### Data excerpts
★ ★ ★ ★ ★ ★ ★

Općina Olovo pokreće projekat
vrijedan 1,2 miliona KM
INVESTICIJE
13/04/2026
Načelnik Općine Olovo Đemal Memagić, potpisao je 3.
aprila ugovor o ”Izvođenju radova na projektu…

★ ★ ★ ★ ★ ★ ★

### Instructions to follow
The expected answer is one number: how many lines of the material contain the word "Olovo".

### Solution for this task
2